Exercise ->
Filter the data for "Liga" and copy matching lines.

Top of Given entries

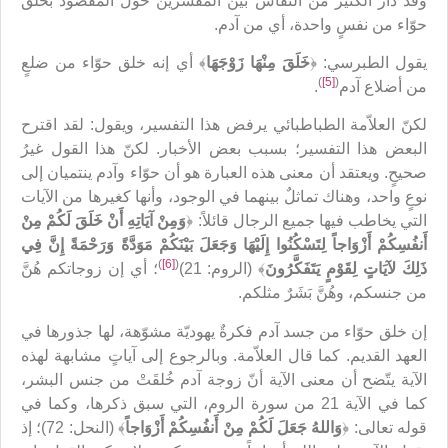
وقد دار الكثير من النقاش بين المفسِّرين حول المقصود بخلق
حوّاء من نفسٍ واحدة، أي من آدم.
يقول الطبرسي: ﴿
خَلَقَ مِنْهَا زَوْجَهَا
﴾ أي إنه خلق حوّاء من ضلعٍ
)
[5]
(
من أضلاع آدم
.
لكنّ العلاّمة الطباطبائي يرفض هذا التفسير، ويقول: لقد اقترح
البعض هذا التفسير؛ بسبب بعض الأخبار. لكنّ هذا القول غيرُ
صحيحٍ. ويعتقد أن معنى هذه العبارة هو أن حوّاء وآدم ينتميان إلى
نوعٍ واحد، وهناك تماثلٌ بينهما في الوجود، وأنها كغيرها من الآيات
التي يخاطب فيها جميع الرجال قائلاً: ﴿
وَمِنْ آيَاتِهِ أَنْ خَلَقَ لَكُمْ مِنْ
أَنفُسِكُمْ أَزْوَاجاً لِتَسْكُنُوا إِلَيْهَا وَجَعَلَ بَيْنَكُمْ مَوَدَّةً وَرَحْمَةً إِنَّ فِي
)
[6]
(
ذَلِكَ لآيَاتٍ لِقَوْمٍ يَتَفَكَّرُونَ
﴾ (الروم: 21)
؛ أي إن زوجاتكم هُنَّ
من جنسكم، وهُنَّ بَشَرٌ مثلكم.
إن خلق حوّاء من جسد آدم فكرةٌ يهوديّة مشوّهة، لها جذورها في
العهد القديم. كما قال العلاّمة. وبالرجوع إلى آياتٍ مشابهة لهذه
الآية يتّضح أن معنى الآية أنّ زوجة آدم خُلقَتْ من جنس البشر،
كما في الآية 21 من سورة الروم، التي سبق ذكرها، وكما في
قوله تعالى: ﴿
وَاللهُ جَعَلَ لَكُمْ مِنْ أَنفُسِكُمْ أَزْوَاجاً
﴾ (النحل: 72)؛ إذ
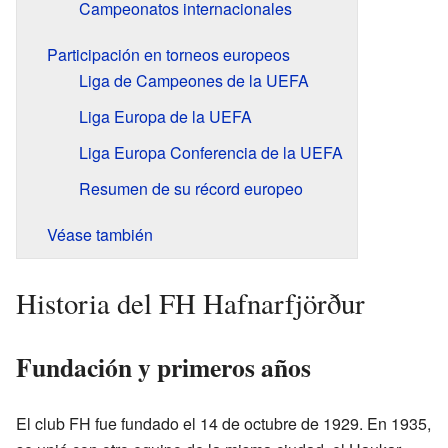
Campeonatos internacionales
Participación en torneos europeos
Liga de Campeones de la UEFA
Liga Europa de la UEFA
Liga Europa Conferencia de la UEFA
Resumen de su récord europeo
Véase también
Historia del FH Hafnarfjörður
Fundación y primeros años
El club FH fue fundado el 14 de octubre de 1929. En 1935,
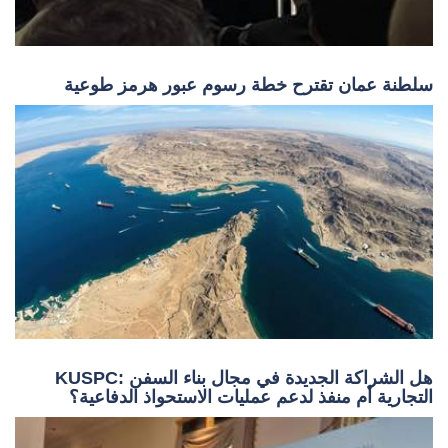
سلطنة عمان تقترح خطة رسوم عبور هرمز طوعية
KUSPC: هل الشراكة الجديدة في مجال بناء السفن
التجارية أم منفذ لدعم عمليات الاستحواذ الدفاعية؟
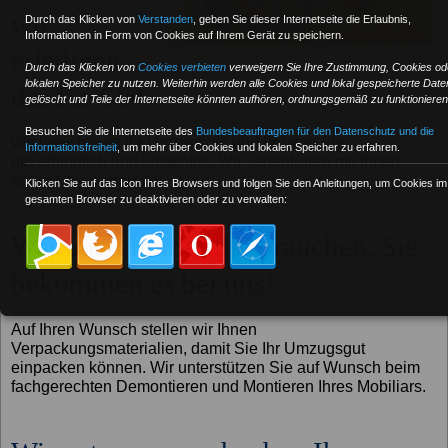
wir
Durch das Klicken von
Verstanden
,
geben Sie dieser Internetseite die Erlaubnis,
Informationen in Form von Cookies auf Ihrem Gerät zu speichern.
erledigen
Durch das Klicken von
Cookies verbieten
verweigern Sie Ihre Zustimmung, Cookies od
lokalen Speicher zu nutzen. Weiterhin werden alle Cookies und lokal gespeicherte Date
das für Sie!
gelöscht und Teile der Internetseite könnten aufhören, ordnungsgemäß zu funktionieren
Besuchen Sie die Internetseite des
Bundesbeauftragten für den Datenschutz und die
Wir besichtigen Ihr Umzugsgut und beraten Sie
Informationsfreiheit
, um mehr über Cookies und lokalen Speicher zu erfahren.
unverbindlich und kostenlos. Wir vereinbaren mit Ihnen
einen Umzugstermin!
Klicken Sie auf das Icon Ihres Browsers und folgen Sie den Anleitungen, um Cookies im
gesamten Browser zu deaktivieren oder zu verwalten:
Was auch immer Sie brauchen, Sie
bekommen es bei uns!
Auf Ihren Wunsch stellen wir Ihnen
Verpackungsmaterialien, damit Sie Ihr Umzugsgut
einpacken können. Wir unterstützen Sie auf Wunsch beim
fachgerechten Demontieren und Montieren Ihres Mobiliars.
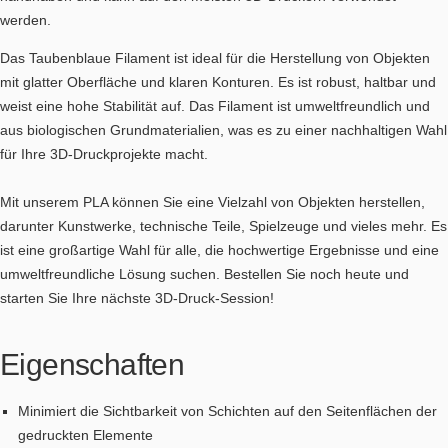
werden.
Das Taubenblaue Filament ist ideal für die Herstellung von Objekten
mit glatter Oberfläche und klaren Konturen. Es ist robust, haltbar und
weist eine hohe Stabilität auf. Das Filament ist umweltfreundlich und
aus biologischen Grundmaterialien, was es zu einer nachhaltigen Wahl
für Ihre 3D-Druckprojekte macht.
Mit unserem PLA können Sie eine Vielzahl von Objekten herstellen,
darunter Kunstwerke, technische Teile, Spielzeuge und vieles mehr. Es
ist eine großartige Wahl für alle, die hochwertige Ergebnisse und eine
umweltfreundliche Lösung suchen. Bestellen Sie noch heute und
starten Sie Ihre nächste 3D-Druck-Session!
Eigenschaften
Minimiert die Sichtbarkeit von Schichten auf den Seitenflächen der
gedruckten Elemente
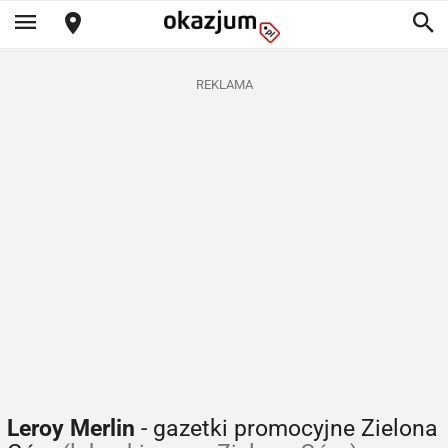
REKLAMA
Leroy Merlin
- gazetki promocyjne Zielona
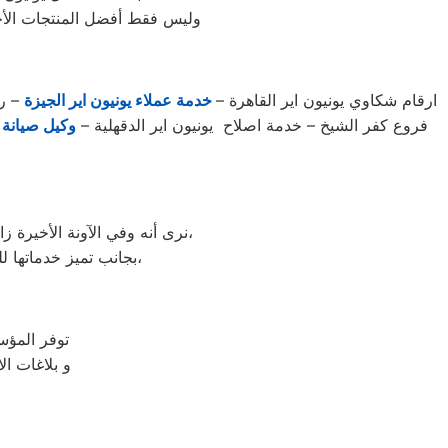
وليس فقط أفضل المنتجات الأج
ارقام شكاوي يونيون اير القاهرة –
خدمة عملاء يونيون اير الجيزة
– رق
فروع كفر الشيخ – خدمة اصلاح يونيون اير الدقهلية –
وكيل صيانة ي
نرى أنه وفي الآونة الأخيرة زادت شهرة صيانة أجهزة يونيون اير المنزلية، لتطورها الكبير وبروز مزاياها بين باقي العلامات الأخرى،
بجانب تميز خدماتها للصيانة وخدمات ما بعد البيع والكثير من أسباب اختيار العميل لها وثقته الكبيرة بها وبما تنتجه،
توفر المؤسسة هذ
و بلاغات ال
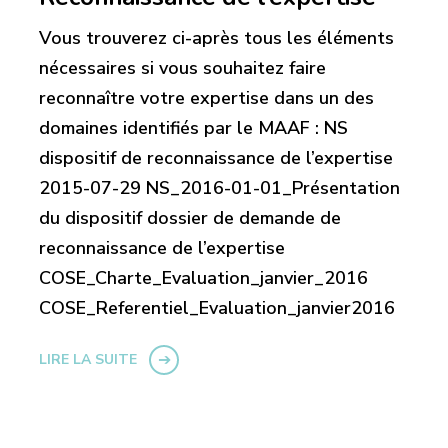
Vous trouverez ci-après tous les éléments
nécessaires si vous souhaitez faire
reconnaître votre expertise dans un des
domaines identifiés par le MAAF : NS
dispositif de reconnaissance de l’expertise
2015-07-29 NS_2016-01-01_Présentation
du dispositif dossier de demande de
reconnaissance de l’expertise
COSE_Charte_Evaluation_janvier_2016
COSE_Referentiel_Evaluation_janvier2016
LIRE LA SUITE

Bottom of Given entries

Result ->
Liga de Campeones de la UEFA
Liga Europa de la UEFA
Liga Europa Conferencia de la UEFA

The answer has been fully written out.